A mechanical joint, sometimes referred to as MJ, is a compression joint designed for underground connections for pipes, valves, and fittings


Mechanical joints allow for some joint deflection while maintaining a seal under pressure. This type of connection allows for some misalignment of the two connecting pieces due to ground settling or other installation difficulties.


Installation does not necessitate any mechanical expertise. The following steps ensure a secure connection.

  • First, obtain the components that require fastening. This may include a mechanical joint bell on the pipe, valve, or fitting, and a mechanical joint gland, gasket, and tee-head bolts and nuts.
  • Place the gland and gasket into the MJ bell of the connecting pipe, valve, or fitting at the spigot end of the line.
  • Insert the tee bolts into the gland and bell. The gland and bell come together as the bolts tighten, squeezing the rubber gasket between them. The gasket compresses, causing it to push tightly against the pipe and form a seal. For 2′′ to 24′′ fittings, an MJ seal rates for 350 psi, and for 30′′ to 36′′ fittings, rates for 250 psi.


Composite structure assemblies always use mechanical joints because of their cost efficiency and accessibility. However, the use of mechanical joints involves the drilling of holes and installation of fasteners.


Stainless steel round bar
Courtesy: Viha Steel

Piping components bolt together between flanges


Flanges connect pipes and connect valves, fittings, and specialist objects like strainers and pressure vessels. In fact, flanges are the second most used joining method after welding. They’re well-known, dependable, cost-effective, and widely available from a variety of vendors.

Furthermore, when compared to other mechanical connectors, flanges have an extensive moment-carrying capability. This is a critical feature for systems that experience pipe wandering or lateral buckling due to temperature and pressure changes (e.g., deep water lines). Flanges fulfill a variety of criteria, including high-temperature and corrosion resistance. 


Many different configurations of flanges exist – from socket weld to threaded and slip-on welded connections.

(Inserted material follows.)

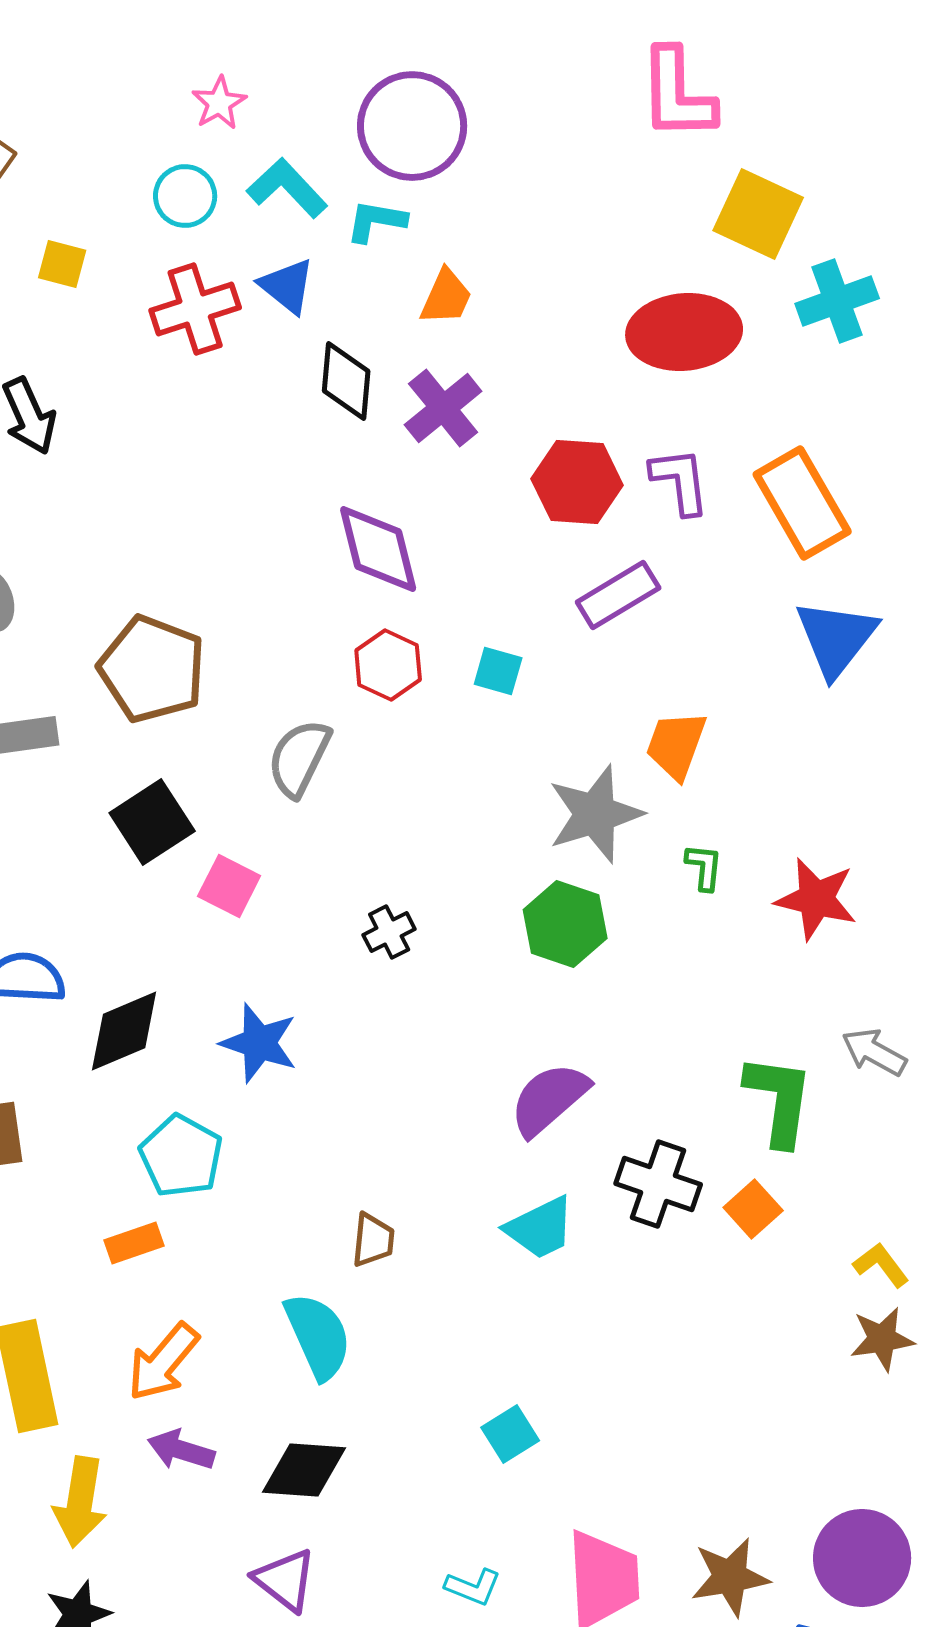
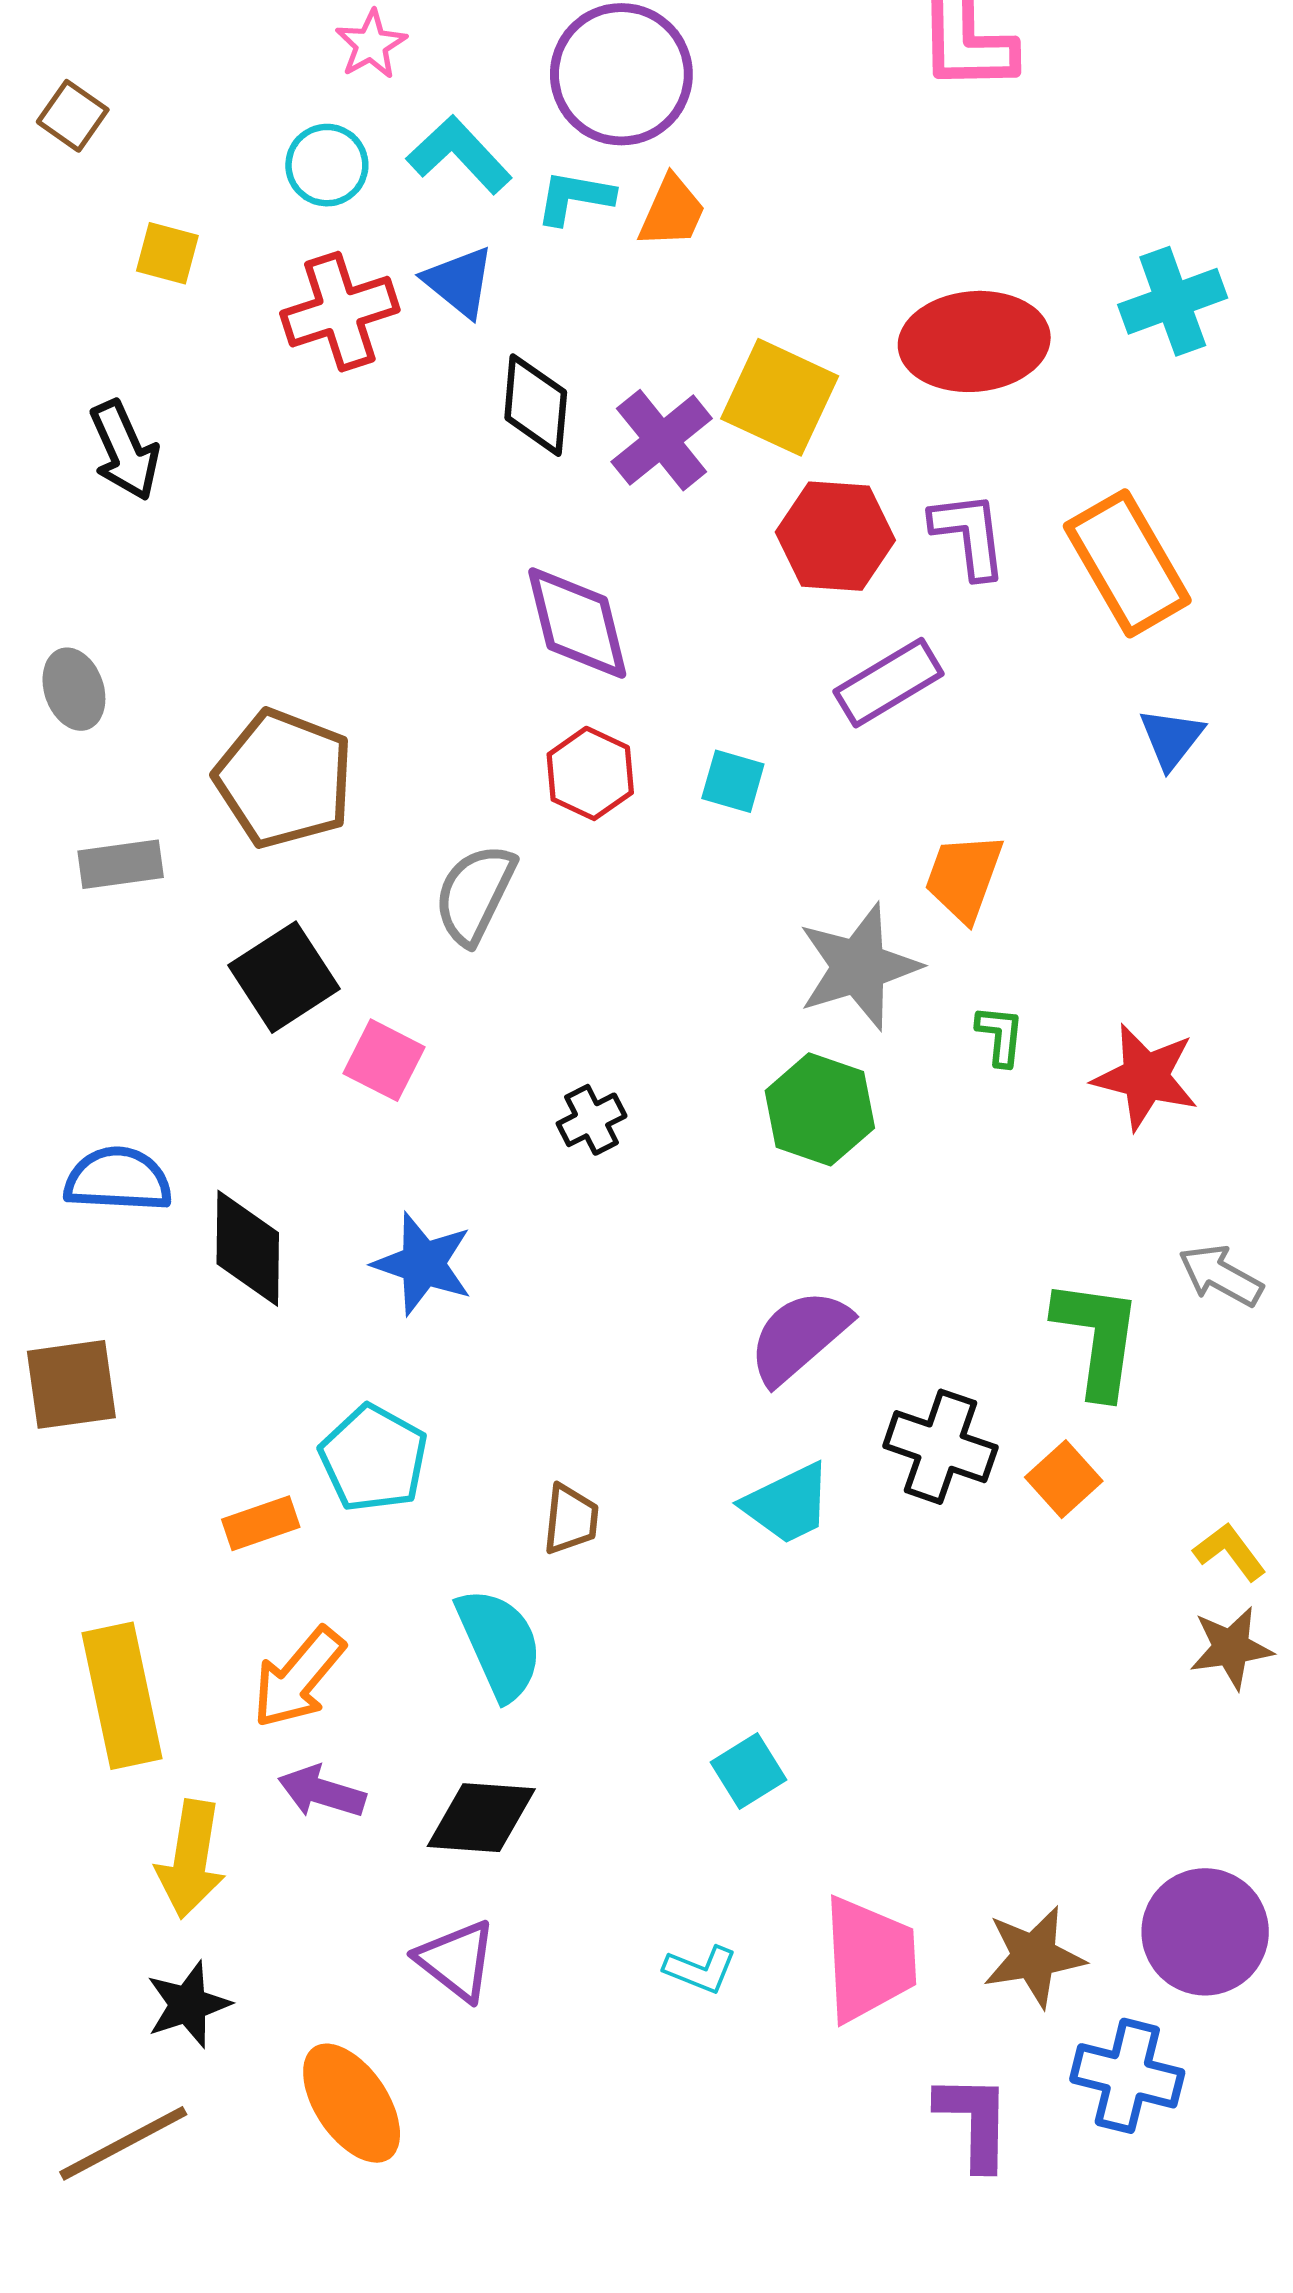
yellow square: (758, 214) -> (780, 397), moved
orange trapezoid: (446, 297) -> (672, 212), moved
blue triangle: (836, 638) -> (1171, 738), size x0.6
black diamond: (124, 1031) -> (248, 1248), turned -66
cyan pentagon: (181, 1156) -> (374, 1458), moved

Most commonly, flanges possess a weld neck that allows the flange to weld directly to the in-line pipe.

ZORO SELECT 120-050-000 Weldneck Raise Face,Carbon Steel,285 psi
Courtesy: Grainger

A flanged joint bolts to another flange and seal with a gasket. The gasket is specially chosen to ensure a tight seal. Flanged joints produce by bolting two flanges together and sealing them with a gasket.

Most frequently flanges are fabricated to published standards. For rare custom jobs that involve high pressures, flanges may be fabricated to custom specified dimensions. ANSI (American National Standards Institue) provides that most commonly used dimensional, pressure, and temperature standards for flanges.

The temperature and pressure that a connection sees during operation determines the flange size.


Many engineering and plumbing applications require the use of flanges. Flanges and their associated piping are common in the transport, manufacturing, power generation, and chemical industry, to name a few. Flanges come in various types and shapes, and their materials vary depending on the fluid and service environment (low carbon steel, low alloy steel, stainless steel, high alloy steel, non-ferrous steel, and so on).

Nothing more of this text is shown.